::: Supplied information :::

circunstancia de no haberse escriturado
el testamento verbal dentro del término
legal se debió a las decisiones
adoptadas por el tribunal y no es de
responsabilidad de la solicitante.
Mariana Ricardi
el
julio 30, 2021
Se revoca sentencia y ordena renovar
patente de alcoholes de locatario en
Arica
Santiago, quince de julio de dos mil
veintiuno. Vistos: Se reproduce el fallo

:::

To do:
Reproduce the listing word for word from its first line up to and including the line with "Santiago, quince de julio de dos mil". Give no other lines.

Response to this exercise:
circunstancia de no haberse escriturado
el testamento verbal dentro del término
legal se debió a las decisiones
adoptadas por el tribunal y no es de
responsabilidad de la solicitante.
Mariana Ricardi
el
julio 30, 2021
Se revoca sentencia y ordena renovar
patente de alcoholes de locatario en
Arica
Santiago, quince de julio de dos mil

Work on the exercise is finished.